Key Recommendation: The DOE should strongly encourage the development of highly efficient light-emitting diodes (LEDs) for general-purpose lighting and other applications.
For example, the DOE could move aggressively toward its 21st-century lightbulb, with greater than 150 lm/W, a color rendering index greater than 90, and a color temperature of approximately 2800 K. Since one major company has already published results meeting the technical requirements for the 21st-century lightbulb, the DOE should consider releasing this competition in 2012. Major progress is being made in solid-state lighting, which has such advantages over current lighting alternatives as less wasted heat generation and fast turn-on time. The United States needs to exploit the current expertise in solid state lighting to bring this technology to maturity and to market.
Recommendation: The DOE should:
1. Develop high-temperature solar cells suitable for use in conjunction with CSP systems. These solar cells can provide sunlight conversion to electricity in addition to the CSP thermal conversion. Moderate-efficiency solar cell electricity generation in addition to thermal electricity generation could drive total efficiency greater than 50 percent;
2. Develop more efficient, and less expensive, methods of solar power concentration for both low and high levels of concentration;
3. Develop methods to reduce LED costs, such as growing LEDs on silicon, or increasing SiC wafer sizes, or other LED substrate cost-reduction approaches; and
4. Develop efficient green LEDs to support quality RGB LED color rendering.

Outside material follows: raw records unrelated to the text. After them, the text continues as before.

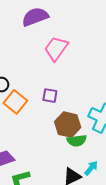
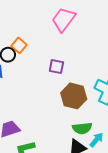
orange square: (15, 102) -> (19, 45), moved, size x0.7
green semicircle: (77, 141) -> (82, 128), moved

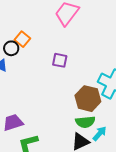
brown hexagon: (74, 96) -> (88, 99), moved

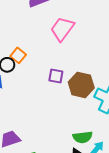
brown hexagon: (88, 99) -> (81, 85), moved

77 NAS-NAE-NRC. 2010. Electricity from Renewable Resources: Status, Prospects, and Impediments. Washington, D.C.: The National Academies Press, p. 4.
Recommendation: Governmental land use planning bodies should consider the potential impacts of a significant increase in land use associated with solar electric power plants.
Recommendation: The DOE and electric utilities should evaluate the electric grid for power movement across multiple time zones and evaluate whether changes should be made to support the period of time when grid parity is reached for solar power.